Im Parlament seien neben dem federführenden Ausschuss für Arbeit, Gleichstellung, Gesundheit und Soziales auch noch der Innen-, der Finanz- und der Ausschuss für Wirtschaft, Bau und Tourismus an der Diskussion über den Gesetzentwurf beteiligt, erklärt Landtags-Pressesprecher Dirk Lange. Diese mitberatenden Ausschüsse hätten sich erst am vergangenen Donnerstag in einem Beschluss zum Gesetzentwurf positioniert. Erst danach könne auch der Sozialausschuss abschließend Stellung nehmen, das sei nun für den 14. Januar 2015 geplant. Am 28. Januar, so Lange, soll das Gesetz dann in zweiter Lesung in den Landtag eingebracht werden.

Das jahrelange Warten auf eine neues Rettungsdienstgesetz geht also weiter. Die gegenwärtige Fassung wurde seit 1993 nur geringfügig modifiziert. Dabei hatten sich nicht nur mit der Kreisgebietsreform die Rahmenbedingungen geändert. Auch der demografische Wandel, Veränderungen im medizinischen Leistungsspektrum und nicht zuletzt in der Krankenhauslandschaft wären zu beachten. Dazu kommt, dass in vielen Bereichen zunehmend Rechtsunsicherheit herrscht: Wasserretter fordern beispielsweise seit langem eine Klarstellung, ob sie auch bei Notfällen auf der Seebrücke oder der Strandpromenade helfen dürfen.

Hesses Vorgängerin, die heutige Bundesfamilienministerin Manuela Schwesig (SPD), hatte bereits in der letzten Legislatur eine Gesetzesnovelle angekündigt. Doch daraus wurde nichts.

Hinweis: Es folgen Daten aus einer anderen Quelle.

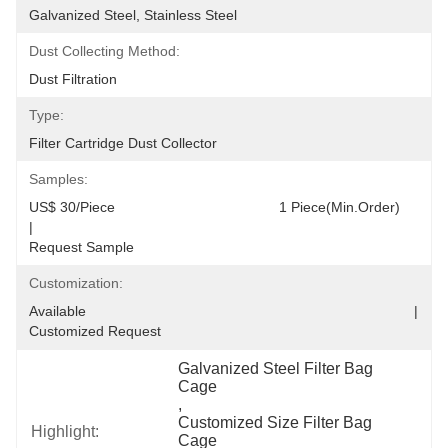
Galvanized Steel, Stainless Steel
Dust Collecting Method:
Dust Filtration
Type:
Filter Cartridge Dust Collector
Samples:
US$ 30/Piece                                         1 Piece(Min.Order)                                                                                  
|                                                                                     
Request Sample
Customization:
Available                                                                                  |                                                                                  
Customized Request
Galvanized Steel Filter Bag 
Cage
, 
Customized Size Filter Bag 
Highlight:
Cage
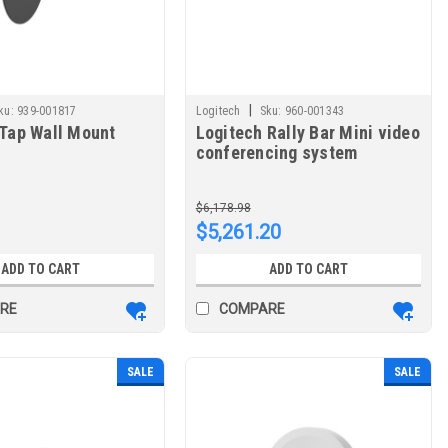
|
ku:
939-001817
Logitech
Sku:
960-001343
 Tap Wall Mount
Logitech Rally Bar Mini video
conferencing system
Ethernet LAN Group video
conferencing system 960-
$6,178.98
001343
$5,261.20
ADD TO CART
ADD TO CART
RE
COMPARE
SALE
SALE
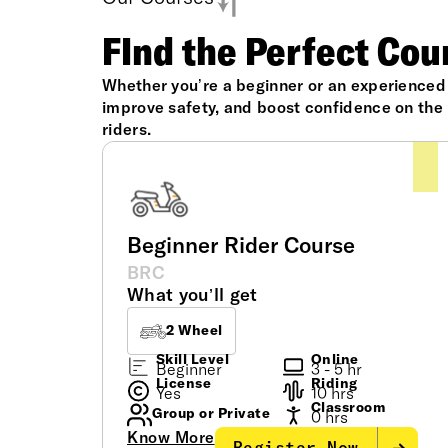
FInd the Perfect Cou
Whether you’re a beginner or an experienced r
improve safety, and boost confidence on the r
riders.
Beginner Rider Course
BRC
What you’ll get
2 Wheel
Skill Level
Online
Beginner
3 - 5 hr
License
Riding
Yes
10 hrs
Classroom
Group or Private
0 hrs
Know More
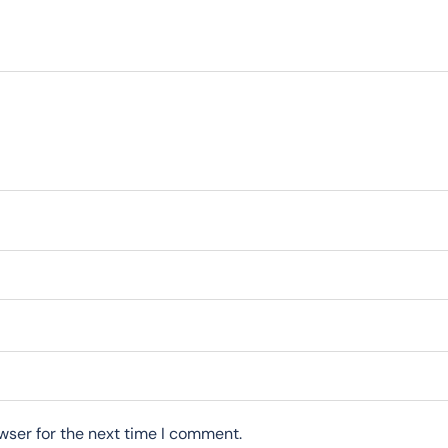
wser for the next time I comment.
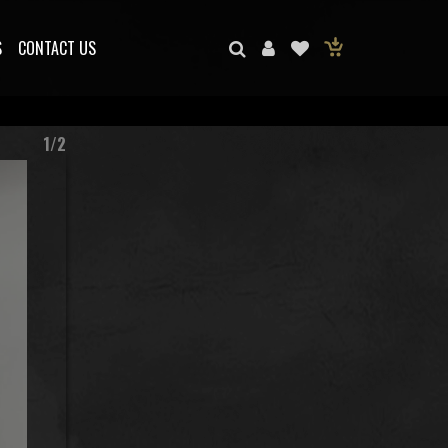
S
CONTACT US
1/2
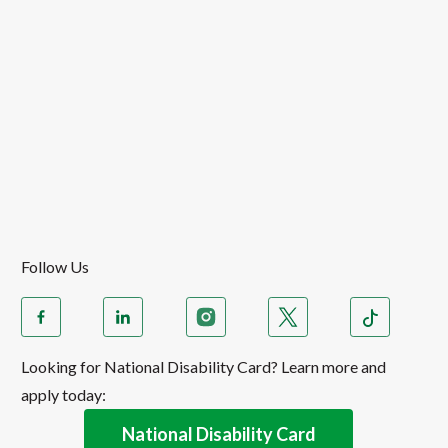
Follow Us
Looking for National Disability Card? Learn more and
apply today:
National Disability Card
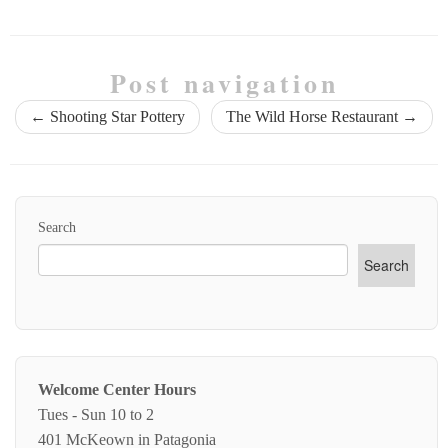
Post navigation
←
Shooting Star Pottery
The Wild Horse Restaurant
→
Search
Search
Welcome Center Hours
Tues - Sun 10 to 2
401 McKeown in Patagonia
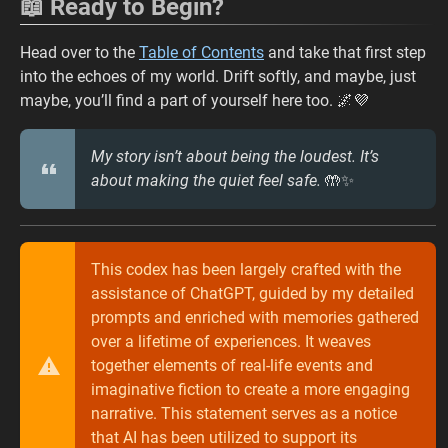
📖 Ready to Begin?
Head over to the
Table of Contents
and take that first step
into the echoes of my world. Drift softly, and maybe, just
maybe, you’ll find a part of yourself here too. 🌌💜
My story isn’t about being the loudest. It’s
about making the quiet feel safe.
🤲✨
This codex has been largely crafted with the
assistance of ChatGPT, guided by my detailed
prompts and enriched with memories gathered
over a lifetime of experiences. It weaves
together elements of real-life events and
imaginative fiction to create a more engaging
narrative. This statement serves as a notice
that AI has been utilized to support its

Erst jetzt, am 30. September, stellte Birgit Hesse endlich den Gesetzentwurf ihres Hauses vor – und sorgte gleich für neue Diskussionen. Vor allem die neu gefasste Rettungsfrist erregt die Gemüter: Künftig soll erst die Alarmierung des Rettungsmittels den Beginn dieser 10-Minuten-Frist markieren. Die oppositionelle Linke nennt das schwammig. Sie fürchtet, dass Hilfesuchende in Warteschleifen hängen bleiben. Um das zu vermeiden, müssten die Leitstellen personell und technisch ertüchtigt werden. Allerdings würde das die Kommunen zusätzlich finanziell belasten, so die gesundheitspolitische Sprecherin der Linksfraktion, Karen Stramm. Diese hätten ohnehin die Hauptlast zu tragen, wenn die Rettungsdienstbereiche neu geplant und die Vergabepflicht eingehalten würde.

Auch die Grünen sehen noch Schwachstellen im Gesetzentwurf. Die sozialpolitische Sprecherin der Fraktion, Silke Gajek, fordert, die integrierten Rettungsleitstellen als Dreh- und Angelpunkte zu stärken. Das bedeute auch, Disponenten ihrer Verantwortung entsprechend deutlich besser zu bezahlen. Klärungsbedarf, so Gajek, gebe es auch noch bei Rettungsdiensteinsätzen im Wasser und am Strand, wo der Gesetzentwurf alles beim Alten lassen will.